**SUPPLIED DATA:**
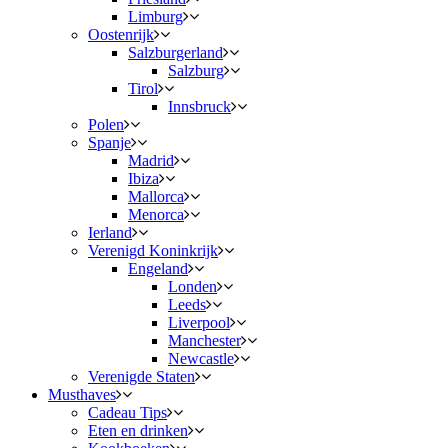
Limburg
Oostenrijk
Salzburgerland
Salzburg
Tirol
Innsbruck
Polen
Spanje
Madrid
Ibiza
Mallorca
Menorca
Ierland
Verenigd Koninkrijk
Engeland
Londen
Leeds
Liverpool
Manchester
Newcastle
Verenigde Staten
Musthaves
Cadeau Tips
Eten en drinken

**TASK DETAILS:**
All of the records should be output exactly as they stand, with pictures omitted.

**SOLUTION TO THIS TASK:**
Limburg
Oostenrijk
Salzburgerland
Salzburg
Tirol
Innsbruck
Polen
Spanje
Madrid
Ibiza
Mallorca
Menorca
Ierland
Verenigd Koninkrijk
Engeland
Londen
Leeds
Liverpool
Manchester
Newcastle
Verenigde Staten
Musthaves
Cadeau Tips
Eten en drinken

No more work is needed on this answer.